If you're writing "always check accessibility when reviewing components" into CLAUDE.md, stop. That's a skill trigger, not ambient context. CLAUDE.md gets bloated fast when you dump procedures into it, and bloated context produces worse results — Claude has to weight everything equally instead of focusing on what's relevant to the task at hand.

The division I use: CLAUDE.md answers "what is this project?" A skill answers "how do I do X in this project?"

When the Trigger Condition Matters

Skills work when the task has clear entry and exit criteria.

"Make this code better" is not a skill. It has no defined input, no stop condition, and "better" is undefined. You'll get a different response every time you run it.

"Check this component against the WCAG 2.1 AA checklist and report violations as checkboxes" is a skill. The input is the component. The process is the checklist. The output is a checkbox report. The stop condition is after producing the report, not after fixing everything.

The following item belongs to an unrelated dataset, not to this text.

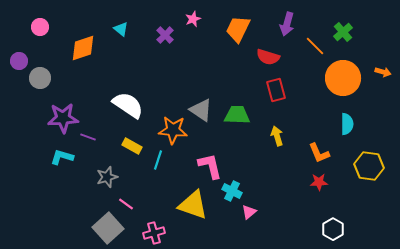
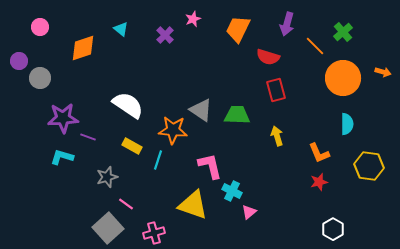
red star: rotated 12 degrees counterclockwise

That stop condition matters more than most people realize. Without it, an agentic Claude Code session can keep going — fixing issues it found, which surfaces new issues, which it also fixes — until you've got a diff you didn't review and can't easily explain. The skill file should say explicitly when to stop and what done looks like.

What Makes a Skill Fail

Four failure modes I've hit:

Vague instructions. "Review the component for quality issues" tells Claude nothing it doesn't already know. Enumerate the checks. Specificity is the whole point.

Missing context. If the skill references your design token naming convention but that convention isn't in the skill file or CLAUDE.md, Claude will guess. Sometimes it guesses right. Often it doesn't. Either embed the context directly or reference where to find it.

No expected output format. If you don't specify the format, you'll get a different structure every run. A markdown report, a bulleted list, a paragraph of prose — all are valid unless you've said which one you want. Say which one you want.

No stop condition. Define done. "Stop after producing the report" is a valid stop condition. "Stop when the component is fully accessible" is not — it's recursive and unbounded.

The Honest Tradeoff

Skills add maintenance overhead. Every time you change your accessibility audit criteria, your component API, or your TypeScript configuration, the skill file needs to be updated. A stale skill is worse than no skill — it produces confident wrong output.

My rule: don't create a skill unless you'll run it more than five times. If it's a one-off, write the instructions inline in the chat. If it's a recurring task — PR reviews, component scaffolding, deploying a staging branch, running a specific audit — make it a skill. The fifth time you type the same instructions into a chat window is the sign you should have made a file.

The mental model that makes this click: you're not programming Claude, you're writing a procedure. The procedure lives in a file. The file is the memory. When the procedure is good, the output is good. When the procedure is bad, no amount of AI will fix it — you just get confidently executed bad instructions.

Write better procedures. That's the whole thing.